Trends 2024: Who Wins if AI Takes Over White-Collar Jobs Like Banking?

Cheat sheet: Is banking and its workforce more or less susceptible to the impact of AI than other industries? A new report from investment behemoth Bridgewater Associates considers the long-term impact of prospective productivity gains from AI, its impact on knowledge workers like bankers, and even the future of innovation itself.

The report: Assessing the Implications of a Productivity Miracle [November 2023]

Source: Bridgewater Associates

Why we picked it: The generative AI explosion is reverberating into 2024, with industry leaders looking to understand its long-term implications for cost structure and margin improvement. As generative AI becomes increasingly able to handle the sort of task typically done by white-collar workers, banking leaders must understand the opportunities and threats it poses.

The report offers an overview of AI’s potential impact on productivity in the coming decades, with predictions that can be extensible to the banking sector.

Executive Summary

While most cognitive tasks cannot yet be done with AI alone, Bridgewater believes AI could soon outperform knowledge economy professionals.

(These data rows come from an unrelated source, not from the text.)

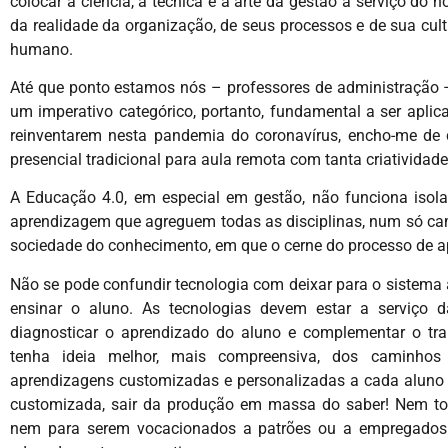
colocar a ciência, a técnica e a arte da gestão a serviço 
da realidade da organização, de seus processos e de sua cult
humano.
Até que ponto estamos nós – professores de administração –
um imperativo categórico, portanto, fundamental a ser apli
reinventarem nesta pandemia do coronavírus, encho-me de c
presencial tradicional para aula remota com tanta criativida
A Educação 4.0, em especial em gestão, não funciona isol
aprendizagem que agreguem todas as disciplinas, num só cam
sociedade do conhecimento, em que o cerne do processo de ap
Não se pode confundir tecnologia com deixar para o sistema
ensinar o aluno. As tecnologias devem estar a serviço d
diagnosticar o aprendizado do aluno e complementar o tra
tenha ideia melhor, mais compreensiva, dos caminhos a
aprendizagens customizadas e personalizadas a cada aluno 
customizada, sair da produção em massa do saber! Nem t
nem para serem vocacionados a patrões ou a empregados. 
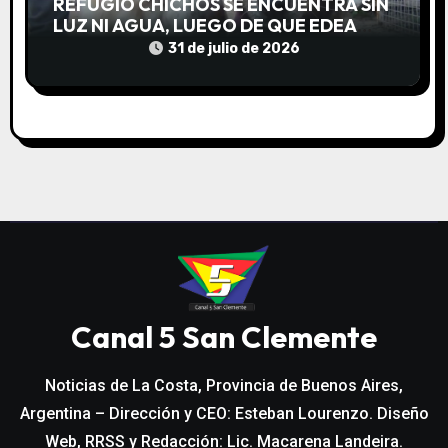
REFUGIO CHICHOS SE ENCUENTRA SIN
LUZ NI AGUA, LUEGO DE QUE EDEA
CORTARA EL SUMINISTRO SIN AVISO
31 de julio de 2026
Canal 5 San Clemente
Noticias de La Costa, Provincia de Buenos Aires,
Argentina – Dirección y CEO: Esteban Lourenzo. Diseño
Web, RRSS y Redacción: Lic. Macarena Landeira.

This is a critical issue for the banking industry, which relies heavily on cognitive labor performed by a white-collar workforce.

The report explains that during the information technology revolution of the 1990s, an industry’s ability to wield pricing power in its markets was a major factor in determining whether it would benefit from, or fall prey to, a new technology. Bridgewater also notes that AI could drive shifts in economic activity that render some industries obsolete and give rise to other, entirely new ones.

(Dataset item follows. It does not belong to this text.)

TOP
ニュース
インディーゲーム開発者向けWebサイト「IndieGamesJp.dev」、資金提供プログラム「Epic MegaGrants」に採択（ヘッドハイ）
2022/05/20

That would set the stage for upheaval in banking and financial services as the fortunes of business customers can shift dramatically, as happened, for example, in the internet’s early waves of transformation.

Finally, the report describes an extreme scenario in which AI becomes capable of “automat[ing] the advancement of human knowledge itself,” which could lead to “explosive growth” in which productivity expands at an unprecedented rate.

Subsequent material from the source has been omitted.